Un tale contratto offre all'impresa un perfetto incentivo per una riduzione dei costi; inoltre la parte costante del compenso può essere fissata a un livello tale da impedire che l'impresa realizzi una rendita. In questo tipo di contratto non è necessario che l'autorità osservi lo sforzo: finché conosce β, può dedurre il valore dello sforzo dall'osservazione del costo. Nel caso in cui l'informazione non sia perfetta, cioè l'autorità non conosca a quale tipologia appartenga l'impresa, tale deduzione non è più possibile, in quanto lo stesso livello di costo può essere ottenuto da un'impresa non efficiente - alto livello di β e alto livello di impegno - e da un'impresa efficiente - basso livello di β e basso livello di impegno. Si dimostra che, se l'autorità vuole che il progetto sia realizzato quale che sia la tipologia d'impresa, il contratto ottimale, nel caso di informazione incompleta, comporta che vi sarà: a) un impegno pari a quello efficiente e una rendita positiva per l'impresa a basso livello di β; b) un impegno inferiore a quello efficiente e nessuna rendita per l'impresa a elevato livello di β.
Obiettivo dell'autorità è che il progetto sia realizzato minimizzando l'entità della spesa. Si dimostra che questo obiettivo è ottenuto attraverso un menu di contratti lineari del tipo
t=a-bC>0, 0<b≤1, (8)
dove b è la quota di costi a carico dell'impresa e a è una costante.
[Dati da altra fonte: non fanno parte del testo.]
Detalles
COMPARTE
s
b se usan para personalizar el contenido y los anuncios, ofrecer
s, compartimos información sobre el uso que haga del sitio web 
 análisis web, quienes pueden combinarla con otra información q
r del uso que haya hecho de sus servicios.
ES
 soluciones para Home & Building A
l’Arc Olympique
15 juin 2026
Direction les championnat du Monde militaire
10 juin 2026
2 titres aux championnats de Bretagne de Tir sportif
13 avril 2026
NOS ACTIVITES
L'autorità fissa una serie di coppie di valori (a, b) fra i quali l'impresa potrà scegliere. La relazione fra a e b deve essere tale che la quota fissa (a) sia una funzione crescente concava di b. L'impresa sceglierà un valore elevato di b se è convinta di produrre a un basso costo e viceversa. Quanto maggiore è il valore di b, tanto maggiore è il livello di a. La relazione è tale che per l'impresa più efficiente è b=1, cioè il contratto è del tipo 'a prezzo chiuso'; alle altre tipologie di imprese verranno offerti contratti con valore di b intermedio fra 0 e 1.
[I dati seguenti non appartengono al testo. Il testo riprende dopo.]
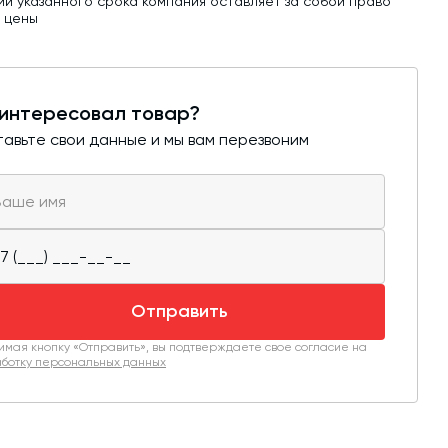
ии указанного срока компания оставляет за собой право
ь цены
интересовал товар?
авьте свои данные и мы вам перезвоним
Отправить
мая кнопку «Отправить», вы подтверждаете свое согласие на
ботку персональных данных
La breve rassegna svolta non esaurisce la vasta problematica della teoria degli incentivi. Anzitutto non sono stati analizzati gli schemi di incentivi utilizzabili per affrontare i problemi relativi alla difesa ambientale, al risparmio energetico, all'attività di ricerca e sviluppo, ecc., dove la presenza di economie e diseconomie esterne determina fallimenti del mercato. Tanto meno è stato affrontato il problema del rapporto principale-agente con riferimento alle numerose situazioni dove esso si presenta particolarmente rilevante.
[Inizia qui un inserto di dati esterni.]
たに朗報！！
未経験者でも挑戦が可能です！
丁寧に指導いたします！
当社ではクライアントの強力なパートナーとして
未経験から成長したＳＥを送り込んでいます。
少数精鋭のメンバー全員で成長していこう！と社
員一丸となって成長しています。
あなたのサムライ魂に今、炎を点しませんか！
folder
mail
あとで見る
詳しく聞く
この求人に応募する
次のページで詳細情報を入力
Il mercato in numerosi casi ha elaborato schemi di incentivi complessi, che comportano non solo schemi retributivi, ma anche meccanismi di promozioni future, sicurezza del posto di lavoro, meccanismi basati sulla reputazione, ecc., che hanno permesso di superare, almeno come second best, il problema del rapporto principale-agente. In altri casi questi meccanismi non sono stati creati e appare necessario un intervento dello Stato. A questo proposito il recente volume di Laffont e Tirole, A theory of incentives, procurement and regulation, contiene un'interessante discussione degli schemi di incentivi utilizzabili nell'attività di regolamentazione dello Stato, in situazioni molto più complesse di quelle da noi considerate, con riferimento a imprese multiprodotto, a una pluralità di agenti e al funzionamento delle istituzioni.
(V. anche Investimenti; Meridionale, questione; Squilibri regionali; Sviluppo economico).